La volta che mise in dubbio la mia moralità

martedì, 5 maggio 2009

Questo articolo è uscito su “Vanity Fair”.
La cautela con cui ne trattano tv e giornali solitamente sguaiati nel frugare le vicende private altrui, non denota solo che qui c’è di mezzo la vita del padrone d’Italia. Avverto in più un disagio reale, imbarazzo perché dietro quel divorzio tardivo tra un settantenne e una cinquantenne c’è qualcosa che ci riguarda tutti da vicino. Compiacersi nella diffamazione del Capo ci reca dritti alla diffamazione di noi stessi, abituati come siamo a rispecchiarci nel modello femminile dominante che lui ha plasmato; e che gli imponeva, per restarne all’altezza, di ostentare un’esuberanza sessuale peraltro improbabile alla sua età.
“Scusate se sono venuto senza le veline”, si sentiva ancora in dovere di scherzare alla Coldiretti la settimana scorsa, prima che la moglie gli facesse telefonare dall’avvocato. E per farsi riconoscere più forte degli attacchi di una “Signora manipolata dalla sinistra”, aveva promesso agli elettori di presentarsi a ogni comizio in compagnia di tre belle ragazze. Non gliene mancheranno di disponibili, ma dubito che abbia convenienza a esibirle.

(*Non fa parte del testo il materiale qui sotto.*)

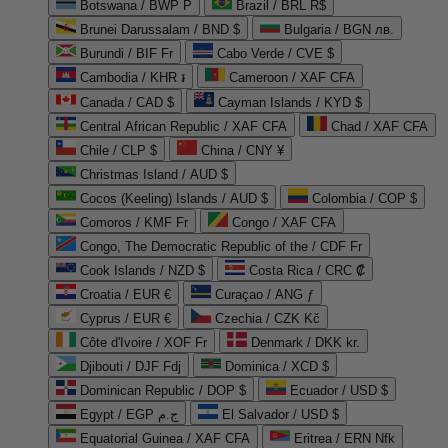
Botswana / BWP P
Brazil / BRL R$
Brunei Darussalam / BND $
Bulgaria / BGN лв.
Burundi / BIF Fr
Cabo Verde / CVE $
Cambodia / KHR ៛
Cameroon / XAF CFA
Canada / CAD $
Cayman Islands / KYD $
Central African Republic / XAF CFA
Chad / XAF CFA
Chile / CLP $
China / CNY ¥
Christmas Island / AUD $
Cocos (Keeling) Islands / AUD $
Colombia / COP $
Comoros / KMF Fr
Congo / XAF CFA
Congo, The Democratic Republic of the / CDF Fr
Cook Islands / NZD $
Costa Rica / CRC ₡
Croatia / EUR €
Curaçao / ANG ƒ
Cyprus / EUR €
Czechia / CZK Kč
Côte d'Ivoire / XOF Fr
Denmark / DKK kr.
Djibouti / DJF Fdj
Dominica / XCD $
Dominican Republic / DOP $
Ecuador / USD $
Egypt / EGP ج.م
El Salvador / USD $
Equatorial Guinea / XAF CFA
Eritrea / ERN Nfk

Partecipano a frotte nella sua residenza romana a incontri conviviali che a un certo punto della notte si trasformano in “spettacolini” –è il racconto di una partecipante- prima della consegna finale di un gioiello omaggio cadauna. In fondo è la vecchia Italia delle case d’appuntamento solo un poco impanata nella modernità televisiva. Non a caso siamo il paese in cui gli scandali più ovvi si chiamano Vallettopoli, perché quello è l’unico modello femminile vincente proposto nella sua cultura di massa. Restando fanalino di coda europeo nel computo delle donne ammesse a far parte della classe dirigente, l’Italia tollera un’umiliazione pubblica delle sue professionalità femminili che altrove susciterebbe una rivolta.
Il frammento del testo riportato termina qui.